Your instructions>
Below are some records. Set down exactly the line holding "Give me SVG" and every later line through the end, omitting the pictures.

Dataset excerpts
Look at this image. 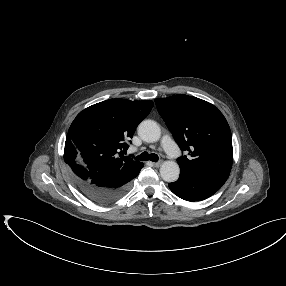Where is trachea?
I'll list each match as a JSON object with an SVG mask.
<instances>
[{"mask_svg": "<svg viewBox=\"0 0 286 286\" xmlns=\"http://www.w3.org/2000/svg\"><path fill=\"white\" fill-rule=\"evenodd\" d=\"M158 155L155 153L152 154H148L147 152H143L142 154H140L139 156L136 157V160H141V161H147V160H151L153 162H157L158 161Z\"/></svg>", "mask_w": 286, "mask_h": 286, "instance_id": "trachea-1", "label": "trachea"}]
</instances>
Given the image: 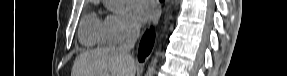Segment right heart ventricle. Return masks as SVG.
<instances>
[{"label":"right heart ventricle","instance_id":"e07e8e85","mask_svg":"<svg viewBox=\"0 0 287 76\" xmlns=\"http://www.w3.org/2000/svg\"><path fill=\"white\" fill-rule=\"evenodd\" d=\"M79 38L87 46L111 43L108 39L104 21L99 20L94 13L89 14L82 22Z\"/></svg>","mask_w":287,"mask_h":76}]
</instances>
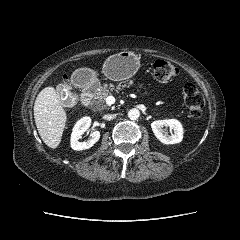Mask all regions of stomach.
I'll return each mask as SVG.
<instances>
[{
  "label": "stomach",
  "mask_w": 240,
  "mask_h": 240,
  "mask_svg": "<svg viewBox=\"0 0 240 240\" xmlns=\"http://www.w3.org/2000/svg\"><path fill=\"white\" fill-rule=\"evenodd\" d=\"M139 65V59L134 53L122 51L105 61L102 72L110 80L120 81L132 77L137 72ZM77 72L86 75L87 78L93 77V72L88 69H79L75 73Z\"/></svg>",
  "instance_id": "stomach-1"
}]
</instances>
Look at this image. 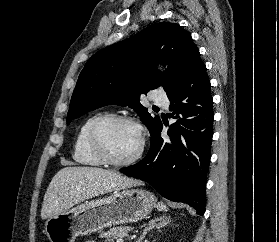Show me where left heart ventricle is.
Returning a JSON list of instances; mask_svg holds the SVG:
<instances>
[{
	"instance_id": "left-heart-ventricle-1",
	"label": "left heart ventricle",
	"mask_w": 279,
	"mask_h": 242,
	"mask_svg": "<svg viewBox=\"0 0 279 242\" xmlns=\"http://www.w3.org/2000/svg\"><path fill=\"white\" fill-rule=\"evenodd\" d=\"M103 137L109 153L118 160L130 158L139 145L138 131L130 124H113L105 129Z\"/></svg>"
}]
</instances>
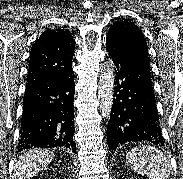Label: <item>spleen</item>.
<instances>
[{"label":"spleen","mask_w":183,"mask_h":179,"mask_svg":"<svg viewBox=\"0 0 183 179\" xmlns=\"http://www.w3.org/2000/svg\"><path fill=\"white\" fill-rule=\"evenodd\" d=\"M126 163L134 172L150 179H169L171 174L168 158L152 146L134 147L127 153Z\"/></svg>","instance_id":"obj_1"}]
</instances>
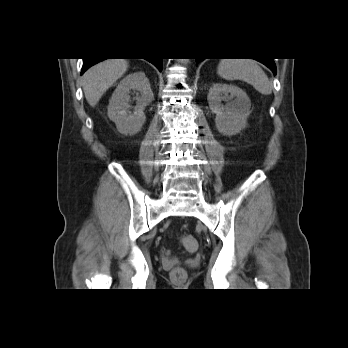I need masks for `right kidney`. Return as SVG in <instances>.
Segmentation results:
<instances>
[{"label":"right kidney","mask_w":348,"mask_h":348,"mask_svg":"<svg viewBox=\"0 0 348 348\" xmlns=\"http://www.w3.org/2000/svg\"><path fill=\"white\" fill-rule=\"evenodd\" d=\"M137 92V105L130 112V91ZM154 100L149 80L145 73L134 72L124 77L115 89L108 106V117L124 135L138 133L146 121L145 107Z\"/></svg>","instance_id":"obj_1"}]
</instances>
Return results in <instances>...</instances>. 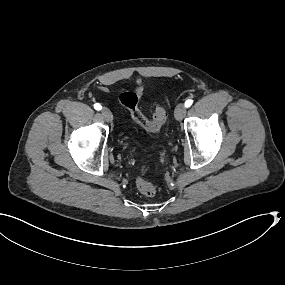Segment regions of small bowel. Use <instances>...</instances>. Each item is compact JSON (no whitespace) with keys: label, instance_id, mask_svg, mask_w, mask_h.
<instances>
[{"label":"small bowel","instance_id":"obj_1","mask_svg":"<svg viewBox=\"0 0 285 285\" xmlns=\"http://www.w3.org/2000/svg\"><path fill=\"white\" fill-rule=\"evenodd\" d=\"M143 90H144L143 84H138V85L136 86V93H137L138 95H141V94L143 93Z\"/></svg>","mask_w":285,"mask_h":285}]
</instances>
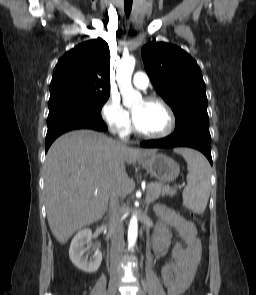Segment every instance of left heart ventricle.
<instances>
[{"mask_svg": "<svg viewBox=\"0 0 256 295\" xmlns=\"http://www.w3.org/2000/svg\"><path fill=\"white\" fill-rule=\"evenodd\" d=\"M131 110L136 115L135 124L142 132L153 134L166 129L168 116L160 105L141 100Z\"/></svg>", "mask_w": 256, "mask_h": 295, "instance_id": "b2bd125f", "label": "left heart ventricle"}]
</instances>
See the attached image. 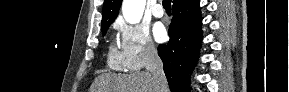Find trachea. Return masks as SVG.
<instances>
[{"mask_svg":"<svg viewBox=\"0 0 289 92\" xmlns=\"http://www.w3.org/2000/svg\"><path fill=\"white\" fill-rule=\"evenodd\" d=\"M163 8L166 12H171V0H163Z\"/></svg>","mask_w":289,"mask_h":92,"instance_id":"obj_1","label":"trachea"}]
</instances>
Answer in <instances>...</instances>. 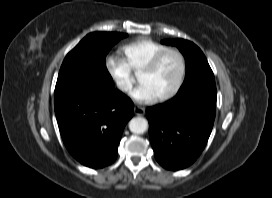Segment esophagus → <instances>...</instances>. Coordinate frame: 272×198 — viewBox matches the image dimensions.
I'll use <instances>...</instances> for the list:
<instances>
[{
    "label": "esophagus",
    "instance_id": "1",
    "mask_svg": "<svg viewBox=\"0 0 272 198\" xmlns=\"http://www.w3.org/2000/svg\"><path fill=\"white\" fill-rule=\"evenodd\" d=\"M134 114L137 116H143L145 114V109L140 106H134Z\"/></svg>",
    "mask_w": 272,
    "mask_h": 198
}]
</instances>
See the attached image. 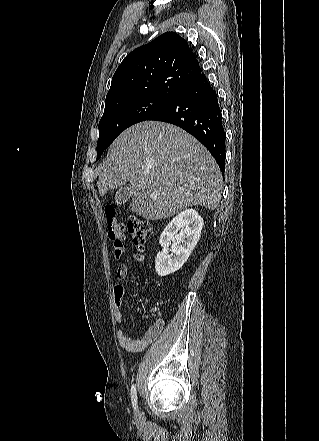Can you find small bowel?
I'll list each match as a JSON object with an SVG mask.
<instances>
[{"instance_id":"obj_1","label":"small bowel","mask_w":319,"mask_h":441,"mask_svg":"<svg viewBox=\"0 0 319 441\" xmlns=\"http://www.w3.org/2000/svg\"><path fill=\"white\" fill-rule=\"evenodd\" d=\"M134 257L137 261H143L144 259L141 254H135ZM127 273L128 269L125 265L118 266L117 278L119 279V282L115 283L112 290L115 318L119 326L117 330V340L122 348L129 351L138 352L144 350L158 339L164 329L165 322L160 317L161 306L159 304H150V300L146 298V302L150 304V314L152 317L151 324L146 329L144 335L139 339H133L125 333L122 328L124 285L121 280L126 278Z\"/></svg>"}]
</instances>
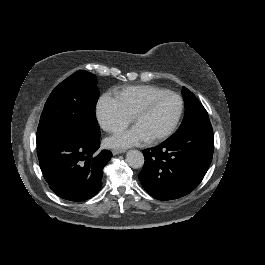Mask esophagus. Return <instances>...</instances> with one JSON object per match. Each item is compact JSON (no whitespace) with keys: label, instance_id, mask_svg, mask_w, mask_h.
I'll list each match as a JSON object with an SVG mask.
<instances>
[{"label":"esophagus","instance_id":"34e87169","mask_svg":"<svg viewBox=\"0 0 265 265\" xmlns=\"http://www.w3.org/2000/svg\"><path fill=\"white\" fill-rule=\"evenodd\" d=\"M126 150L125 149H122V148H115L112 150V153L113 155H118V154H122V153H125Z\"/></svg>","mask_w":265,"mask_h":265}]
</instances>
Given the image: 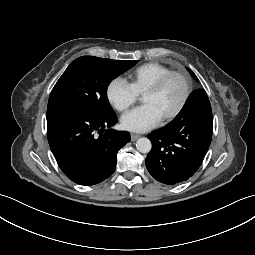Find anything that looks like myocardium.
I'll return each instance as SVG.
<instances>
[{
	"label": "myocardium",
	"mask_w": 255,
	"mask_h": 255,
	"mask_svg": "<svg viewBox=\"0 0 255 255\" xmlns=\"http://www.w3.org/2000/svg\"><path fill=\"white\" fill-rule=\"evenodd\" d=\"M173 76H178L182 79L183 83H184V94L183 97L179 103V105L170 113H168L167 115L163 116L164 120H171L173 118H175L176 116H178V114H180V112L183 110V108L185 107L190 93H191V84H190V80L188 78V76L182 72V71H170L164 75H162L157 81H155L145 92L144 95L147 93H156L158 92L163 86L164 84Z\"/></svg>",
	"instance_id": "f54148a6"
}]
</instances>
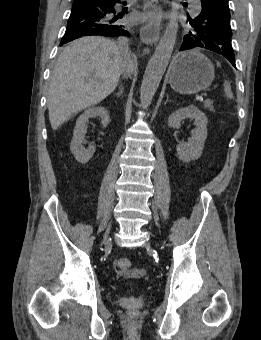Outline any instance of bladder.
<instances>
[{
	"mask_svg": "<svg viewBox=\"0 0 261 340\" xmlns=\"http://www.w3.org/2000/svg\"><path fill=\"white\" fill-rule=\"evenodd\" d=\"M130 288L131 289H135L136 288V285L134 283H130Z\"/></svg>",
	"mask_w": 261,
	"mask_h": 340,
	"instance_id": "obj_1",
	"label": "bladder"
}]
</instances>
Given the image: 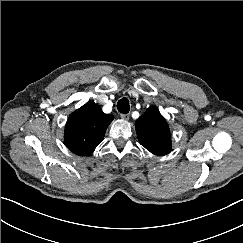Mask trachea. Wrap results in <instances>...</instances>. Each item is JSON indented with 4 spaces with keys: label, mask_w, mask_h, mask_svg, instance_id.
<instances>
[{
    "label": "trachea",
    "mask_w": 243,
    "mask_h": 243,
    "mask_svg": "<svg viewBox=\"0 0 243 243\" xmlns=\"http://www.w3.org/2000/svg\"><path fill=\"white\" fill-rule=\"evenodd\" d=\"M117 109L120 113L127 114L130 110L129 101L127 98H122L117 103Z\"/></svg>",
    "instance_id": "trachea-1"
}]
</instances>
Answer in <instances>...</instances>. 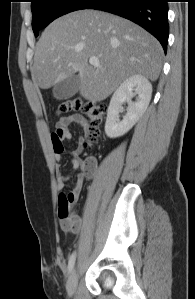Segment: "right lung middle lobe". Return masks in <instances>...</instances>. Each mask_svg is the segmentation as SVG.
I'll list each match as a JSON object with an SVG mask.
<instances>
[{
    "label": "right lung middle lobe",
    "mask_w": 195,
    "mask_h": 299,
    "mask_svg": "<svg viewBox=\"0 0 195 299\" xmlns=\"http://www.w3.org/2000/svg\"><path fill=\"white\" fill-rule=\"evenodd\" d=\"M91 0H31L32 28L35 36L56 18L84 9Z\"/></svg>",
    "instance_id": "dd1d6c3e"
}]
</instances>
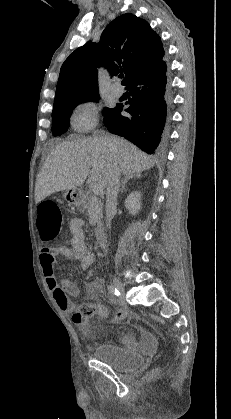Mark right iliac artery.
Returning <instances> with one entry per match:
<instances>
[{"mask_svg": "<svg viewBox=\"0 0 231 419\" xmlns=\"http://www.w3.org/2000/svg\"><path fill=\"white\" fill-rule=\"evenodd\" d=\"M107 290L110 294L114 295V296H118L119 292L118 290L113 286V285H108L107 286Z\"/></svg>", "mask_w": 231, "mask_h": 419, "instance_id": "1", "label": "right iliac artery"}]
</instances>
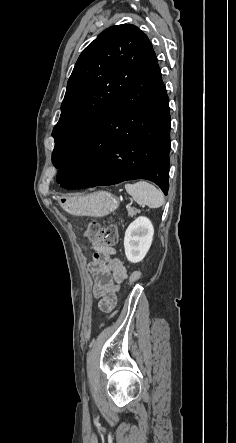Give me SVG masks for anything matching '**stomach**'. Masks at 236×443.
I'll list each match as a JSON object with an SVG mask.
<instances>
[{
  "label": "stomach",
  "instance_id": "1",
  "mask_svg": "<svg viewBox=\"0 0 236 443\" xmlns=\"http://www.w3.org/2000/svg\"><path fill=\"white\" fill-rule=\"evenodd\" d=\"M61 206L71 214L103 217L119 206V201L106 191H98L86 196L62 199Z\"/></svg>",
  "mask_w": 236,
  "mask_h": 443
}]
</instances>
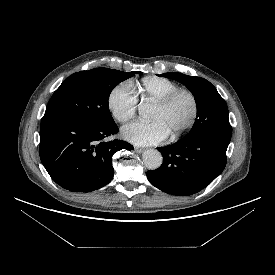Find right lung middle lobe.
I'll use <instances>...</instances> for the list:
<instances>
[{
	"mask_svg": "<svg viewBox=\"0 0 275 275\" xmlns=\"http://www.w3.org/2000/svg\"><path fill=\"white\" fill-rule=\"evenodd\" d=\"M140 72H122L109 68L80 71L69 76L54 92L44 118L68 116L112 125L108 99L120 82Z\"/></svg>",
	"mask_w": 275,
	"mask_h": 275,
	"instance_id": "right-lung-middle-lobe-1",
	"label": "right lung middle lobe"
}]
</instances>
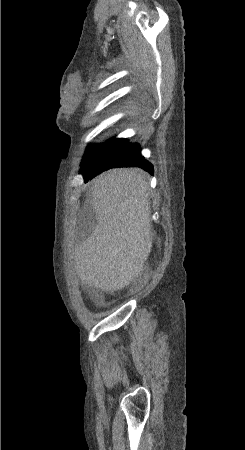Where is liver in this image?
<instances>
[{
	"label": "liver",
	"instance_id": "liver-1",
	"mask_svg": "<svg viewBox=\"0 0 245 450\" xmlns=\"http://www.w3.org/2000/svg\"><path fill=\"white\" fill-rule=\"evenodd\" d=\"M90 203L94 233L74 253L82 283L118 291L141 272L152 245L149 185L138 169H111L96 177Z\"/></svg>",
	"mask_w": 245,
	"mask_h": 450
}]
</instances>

Reply>
Give me SVG masks for anything matching '**stomach**'. Masks at 236×443.
I'll list each match as a JSON object with an SVG mask.
<instances>
[{
  "label": "stomach",
  "instance_id": "1",
  "mask_svg": "<svg viewBox=\"0 0 236 443\" xmlns=\"http://www.w3.org/2000/svg\"><path fill=\"white\" fill-rule=\"evenodd\" d=\"M61 206L71 214L103 217L119 206V201L106 191H98L86 196L62 199Z\"/></svg>",
  "mask_w": 236,
  "mask_h": 443
}]
</instances>
Find right lung middle lobe.
I'll use <instances>...</instances> for the list:
<instances>
[{
	"mask_svg": "<svg viewBox=\"0 0 275 275\" xmlns=\"http://www.w3.org/2000/svg\"><path fill=\"white\" fill-rule=\"evenodd\" d=\"M140 72H122L109 68L80 71L69 76L54 92L44 118L68 116L112 125L108 99L120 82Z\"/></svg>",
	"mask_w": 275,
	"mask_h": 275,
	"instance_id": "right-lung-middle-lobe-1",
	"label": "right lung middle lobe"
}]
</instances>
Where is liver in this image?
<instances>
[{
	"label": "liver",
	"instance_id": "liver-1",
	"mask_svg": "<svg viewBox=\"0 0 245 450\" xmlns=\"http://www.w3.org/2000/svg\"><path fill=\"white\" fill-rule=\"evenodd\" d=\"M90 203L94 233L74 253L82 283L118 291L141 272L152 245L149 185L138 169H111L96 177Z\"/></svg>",
	"mask_w": 245,
	"mask_h": 450
}]
</instances>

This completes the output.